Let $R$ be a finite commutative ring. Show that an ideal is maximal if and only if it is prime.
Solution 1:
Yes, your proof is valid, but note that the second implication relies on $R$ being finite. It'd be clearer if written as
$R/I$ is a finite field $\Leftrightarrow$ $R/I$ is a finite integral domain
The whole thing would be even cleaner if written as
Since $R$ is finite, we have the following equivalences:
$I$ is maximal $\Leftrightarrow$ $R/I$ is a field $\Leftrightarrow$ $R/I$ is an integral domain $\Leftrightarrow$ $I$ is a prime ideal
though only the second relies on $R$ being finite.
Solution 2:
The heart of the proof is good, and I wanted to comment that you could easily prove a "cousin" of that theorem for noncommutative Artinian rings!
I am, of course, using the noncommutative definition of prime ideals which generalizes the commutative one.
Proposition: A prime ideal in a right Artinian ring $R$ is maximal iff it is prime.
Proof ($\Rightarrow$) If $M$ is a maximal ideal, $R/M$ is a simple ring, which is certainly a prime ring. It follows that $M$ is a prime ideal.
Proof ($\Leftarrow$) (This is where the theme of your proof can be applied again!) Suppose $P$ is a prime ideal. Then $R/P$ is a prime ring.

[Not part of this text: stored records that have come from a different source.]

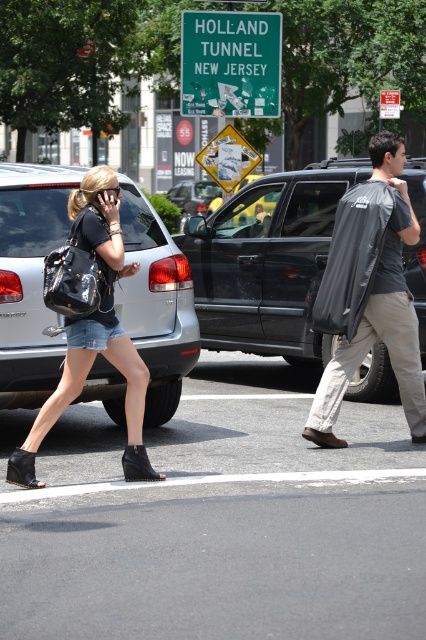 Can you confirm if dark gray fabric bag at center is thinner than green matte sign at upper center?

Yes, dark gray fabric bag at center is thinner than green matte sign at upper center.

Does dark gray fabric bag at center appear under green matte sign at upper center?

Indeed, dark gray fabric bag at center is positioned under green matte sign at upper center.

Is point (382, 184) farther from viewer compared to point (265, 61)?

No, (382, 184) is closer to viewer.

This screenshot has height=640, width=426. Identify the location of dark gray fabric bag at center. (370, 292).

Which is in front, point (68, 259) or point (181, 84)?

Positioned in front is point (68, 259).

Find the location of a particular element. The image size is (426, 640). denim shorts at center is located at coordinates (89, 324).

Image resolution: width=426 pixels, height=640 pixels. In order to click on denim shorts at center in this screenshot , I will do `click(89, 324)`.

Image resolution: width=426 pixels, height=640 pixels. What are the coordinates of `denim shorts at center` in the screenshot? It's located at (89, 324).

Identify the location of matte black suv at center. This screenshot has width=426, height=640. (267, 260).

Does matte black suv at center have a greater height compared to dark gray fabric bag at center?

No, matte black suv at center is not taller than dark gray fabric bag at center.

Is point (325, 216) positioned after point (393, 253)?

Yes, it is.

Find the location of a particular element. The image size is (426, 640). matte black suv at center is located at coordinates (267, 260). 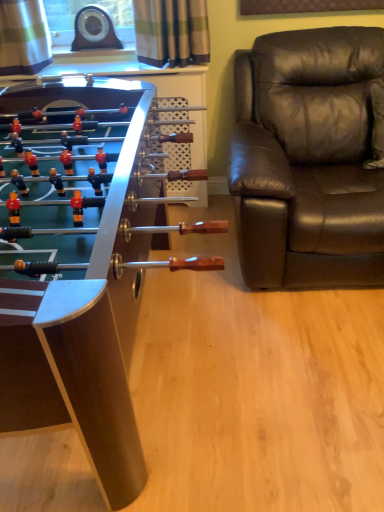 Question: Can you confirm if brown leather chair at right is smaller than metallic foosball table at left?

Choices:
 (A) yes
 (B) no

Answer: (A)

Question: Is brown leather chair at right in front of metallic foosball table at left?

Choices:
 (A) yes
 (B) no

Answer: (B)

Question: Does brown leather chair at right appear on the left side of metallic foosball table at left?

Choices:
 (A) yes
 (B) no

Answer: (B)

Question: From the image's perspective, is brown leather chair at right below metallic foosball table at left?

Choices:
 (A) no
 (B) yes

Answer: (A)

Question: Could you tell me if brown leather chair at right is turned towards metallic foosball table at left?

Choices:
 (A) no
 (B) yes

Answer: (A)

Question: From the image's perspective, would you say brown leather chair at right is positioned over metallic foosball table at left?

Choices:
 (A) yes
 (B) no

Answer: (A)

Question: Is metallic foosball table at left positioned far away from brown leather chair at right?

Choices:
 (A) yes
 (B) no

Answer: (B)

Question: Is metallic foosball table at left bigger than brown leather chair at right?

Choices:
 (A) yes
 (B) no

Answer: (A)

Question: Would you say brown leather chair at right is part of metallic foosball table at left's contents?

Choices:
 (A) yes
 (B) no

Answer: (B)

Question: Can you confirm if metallic foosball table at left is taller than brown leather chair at right?

Choices:
 (A) yes
 (B) no

Answer: (B)

Question: Does metallic foosball table at left have a lesser width compared to brown leather chair at right?

Choices:
 (A) no
 (B) yes

Answer: (A)

Question: Considering the relative positions of metallic foosball table at left and brown leather chair at right in the image provided, is metallic foosball table at left to the right of brown leather chair at right from the viewer's perspective?

Choices:
 (A) no
 (B) yes

Answer: (A)

Question: Looking at their shapes, would you say metallic foosball table at left is wider or thinner than brown leather chair at right?

Choices:
 (A) thin
 (B) wide

Answer: (B) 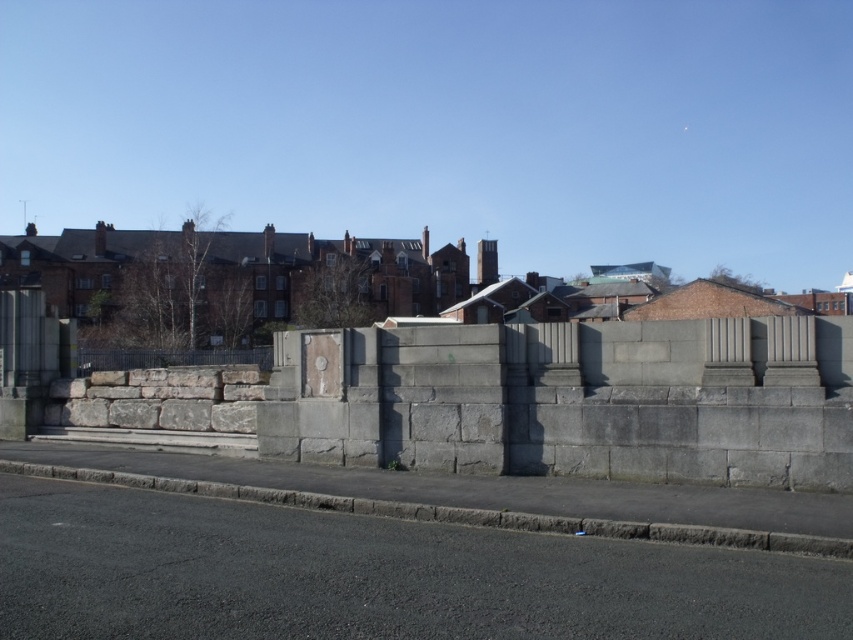 Question: Which point is closer to the camera?

Choices:
 (A) black wrought iron fence at left
 (B) gray stone wall at center

Answer: (B)

Question: Does gray stone wall at center have a smaller size compared to black wrought iron fence at left?

Choices:
 (A) yes
 (B) no

Answer: (A)

Question: In this image, where is gray stone wall at center located relative to black wrought iron fence at left?

Choices:
 (A) left
 (B) right

Answer: (B)

Question: Among these objects, which one is nearest to the camera?

Choices:
 (A) black wrought iron fence at left
 (B) gray stone wall at center

Answer: (B)

Question: Which point is farther to the camera?

Choices:
 (A) black wrought iron fence at left
 (B) gray stone wall at center

Answer: (A)

Question: Can you confirm if gray stone wall at center is bigger than black wrought iron fence at left?

Choices:
 (A) no
 (B) yes

Answer: (A) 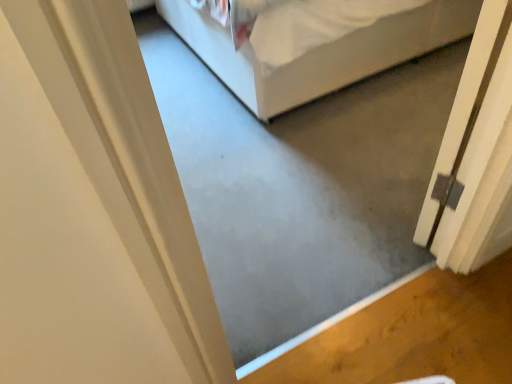 Question: Considering their positions, is white fabric bed at center located in front of or behind white matte door at right?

Since $R$ is right Artinian, so is $R/P$. But the Artin-Wedderburn theorem says that such a ring is simple, hence $P$ is maximal. $\Box$
The connection is that Wedderburn's little theorem is like the Artin-Wedderburn theorem: one says that a finite domain is a field, one says that a right Artinian prime ring is a simple ring. ("Right Artinian" is a weaker form of "finite" and "prime" is a weaker form of "domain".)